The company has promised that they will do their part to tune in, learn and act, by making a difference in community and within the company by activating their set of experiences of progressing civil rights.

The Coca-Cola Company assesses all the 17 SDGs and spotlights its actions on where it can have the greatest impact as a team with partners. The priority is to emerge from the crisis stronger in terms of business fundamentals, sustainability results and stakeholder engagement.

In this seasons of Covid, the company has kept on moving the needle against a few key needs, including water leadership through partnerships that have provided more than 10.6 million people with access to clean water since 2010.

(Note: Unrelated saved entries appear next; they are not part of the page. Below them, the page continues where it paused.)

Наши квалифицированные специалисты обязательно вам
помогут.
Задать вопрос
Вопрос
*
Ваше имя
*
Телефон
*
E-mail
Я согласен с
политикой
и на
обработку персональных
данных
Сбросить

Coca-Cola has just joined the UN Global Compact Water Resilience Coalition in partnership with WaterAid to impel admittance to clean water to the top of the corporate plan, post-COVID.

The company additionally joined Business for Nature’s Call to Action to encourage governments to find a way to ensure the world’s natural resources.

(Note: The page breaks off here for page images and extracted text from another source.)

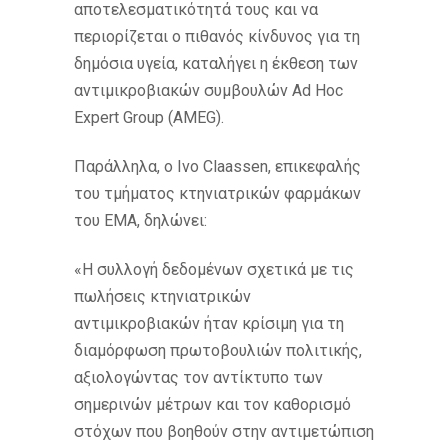
αποτελεσματικότητά τους και να
περιορίζεται ο πιθανός κίνδυνος για τη
δημόσια υγεία, καταλήγει η έκθεση των
αντιμικροβιακών συμβουλών Ad Hoc
Expert Group (AMEG).
Παράλληλα, ο Ivo Claassen, επικεφαλής
του τμήματος κτηνιατρικών φαρμάκων
του EMA, δηλώνει:
«Η συλλογή δεδομένων σχετικά με τις
πωλήσεις κτηνιατρικών
αντιμικροβιακών ήταν κρίσιμη για τη
διαμόρφωση πρωτοβουλιών πολιτικής,
αξιολογώντας τον αντίκτυπο των
σημερινών μέτρων και τον καθορισμό
στόχων που βοηθούν στην αντιμετώπιση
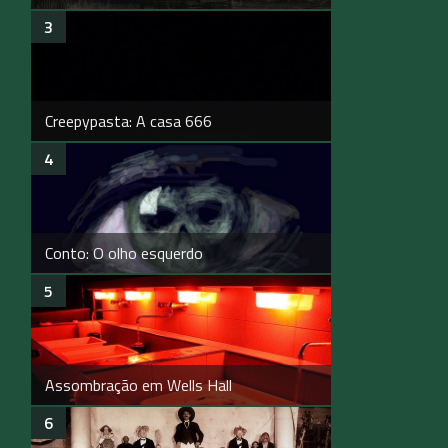
Creepypasta: A casa 666
Conto: O olho esquerdo
Assombração em Wells Hall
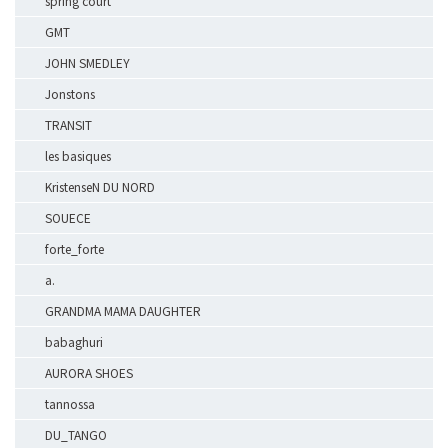
spring court
GMT
JOHN SMEDLEY
Jonstons
TRANSIT
les basiques
KristenseN DU NORD
SOUECE
forte_forte
a.
GRANDMA MAMA DAUGHTER
babaghuri
AURORA SHOES
tannossa
DU_TANGO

Coca-Cola continues to drive its World Without Waste vision to collect a bottle or can for every one it sells globally – along with ensuring packaging is fully recyclable and using more recycled content.

While the coronavirus has impacted recycling collection rates – and low oil prices have made virgin plastic cheaper than recycled plastic – Coca-Cola has worked with suppliers and partners to drive availability of recycled plastic.

In March 2020, Coca-Cola Beverages Philippines consented to an arrangement with their Thai-based partners Indorama to build up PETValue, the largest bottle-to-bottle recycling facility in the country, able to process almost 2 billion plastic bottles per year. The partners are investing alongside the company to build the circular economy, even during a pandemic.

The company was a debut investor in Circulate Capital, an investment firm devoted to financing companies, infrastructure and innovation that prevent the flow of plastic waste into the world’s oceans.

The fund has raised more $100 million to date and, in April, announced its first two investments: a company in India that turns difficult-to-manage flexible plastics into high-quality recycled plastic granules, and a female-led company in Indonesia specializing in recycling PET bottles into rPET flakes, which are used to manufacture other packaging and textiles.